In the history lesson rerun, here’s a nugget : Apart from the seven Japanese men hanged to death for their ``war crimes’’, many were thrown into detention. Among them was Kishi Nobusuke, a minister in the Japanese government at the time of Pearl Harbour in 1942, and later prime minister of Japan in 1957.
It helps that Kishi’s grandson is none other than Shinzo Abe himself.
Considering Justice Pal in 1948, argued that the Tokyo Trials were an act of revenge the Allied victors were perpetrating over the vanquished, Justice Pal and Prime Minister Kishi were to later become very good friends.
``Every one of the accused must be found not guilty of every one of the charges in the indictment and should be acquitted on all those charges,’’ Pal said.
Although the Occupation forces banned Justice Pal’s type-written, book-length judgement opposing the various death sentences and detentions of Japanese ``war criminals’’ at the time, it was widely read in Japan later.
There is even a museum devoted to Pal’s memory in Hakone, a resort town near Mt. Fuji, which houses a pen used by the Indian judge during the trials. The pen was donated by Kishi to the museum.
Clearly, Abe is keen on leveraging both history and nostalgia in the cause of modern-day diplomacy and national interest. India is a huge market and even better, Delhi’s best friend these days, the US, has been Japan’s main ally since the end of the War.

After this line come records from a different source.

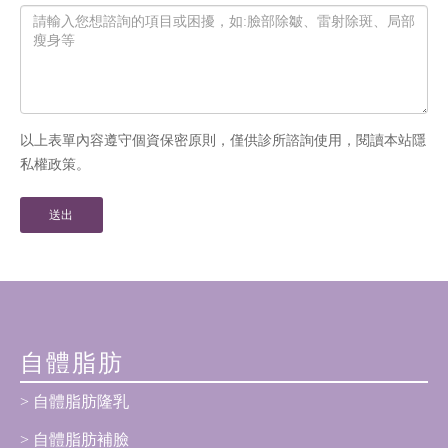
以上表單內容遵守個資保密原則，僅供診所諮詢使用，閱讀本站隱
私權政策。
自體脂肪
自體脂肪隆乳
自體脂肪補臉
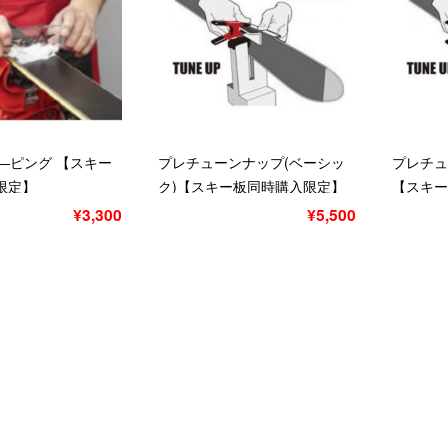
―ピング 【スキー
プレチューンナップ(ベーシッ
プレチュ
限定】
ク)【スキー板同時購入限定】
【スキー
ベーシック
¥3,300
¥5,500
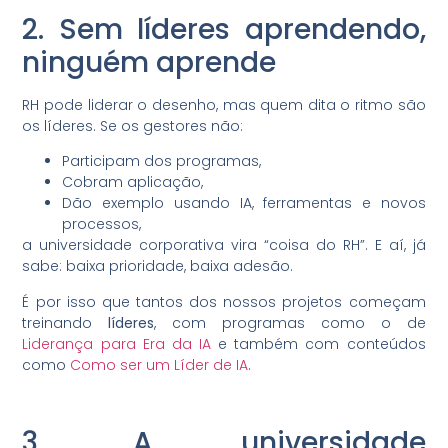
2. Sem líderes aprendendo,
ninguém aprende
RH pode liderar o desenho, mas quem dita o ritmo são
os líderes. Se os gestores não:
Participam dos programas,
Cobram aplicação,
Dão exemplo usando IA, ferramentas e novos
processos,
a universidade corporativa vira “coisa do RH”. E aí, já
sabe: baixa prioridade, baixa adesão.
É por isso que tantos dos nossos projetos começam
treinando
líderes
, com programas como o de
Liderança para Era da IA
e também com conteúdos
como
Como ser um Líder de IA
.
3. A universidade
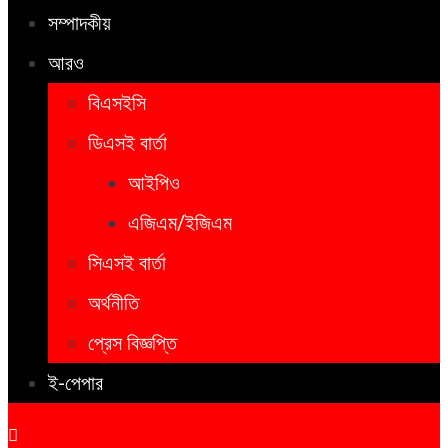
সম্পাদকীয়
আরও
বিএসইসি
ডিএসই বার্তা
আইপিও
এজিএম/ইজিএম
সিএসই বার্তা
অর্থনীতি
প্রেস বিজ্ঞপ্তি
ই-পেপার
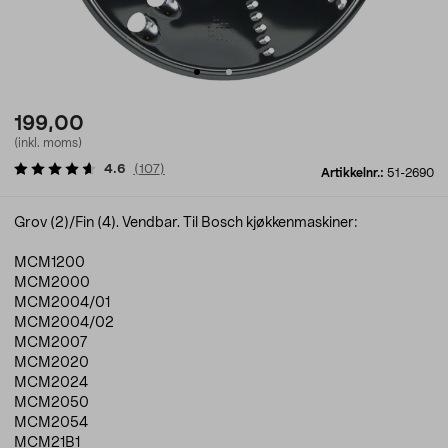
199,00
(inkl. moms)
4.6
(
107
)
Artikkelnr.:
51-2690
Grov (2)/Fin (4). Vendbar. Til Bosch kjøkkenmaskiner:
MCM1200
MCM2000
MCM2004/01
MCM2004/02
MCM2007
MCM2020
MCM2024
MCM2050
MCM2054
MCM21B1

Delhi, of course, is blissfully playing along.
Abe will bring with him more than a hundred top honchos of Japanese industry, ten of whom will come together with an equivalent number of Indian captains to form a Business Forum.
He hopes Japanese business will be able to return to a market they ceded to Korean and US majors in the last decade and a half of recession back home.
It is expected that Abe will make material promises that will make Buddhadev Bhattacharjee smile, but this is something the Japanese are still keeping a closely guarded secret.
Japan’s Mitsubhishi Chemicals is said to be the most successful foreign investment in all West Bengal, and Abe would certainly like to use that as a model to take the Indo-Japanese great leap forward.
The Japanese PM will also visit Netaji Bhawan, another historical link connecting the two cities – it is believed that the ashes in an urn in the Renkoji temple in Tokyo are those of Netaji Subhas Bose, after he was believed to have been killed in an air-crash in Taipei in 1945.
But Japanese officials, acutely aware of the sensitivity of the subject, especially in the wake of the Mukherjee Commission which rejected the idea of the ashes being those of Bose, pointed out that ``Japan is always alive to the sentiments of the people of Calcutta. We know that history is always delicate for any nation.’’
An Abe homage to Rabindranath Tagore is on the cards, as is the inauguration of a brand-new Japanese cultural centre for Calcutta. Besides of course, talks with chief minister Buddhadev Bhattacharjee.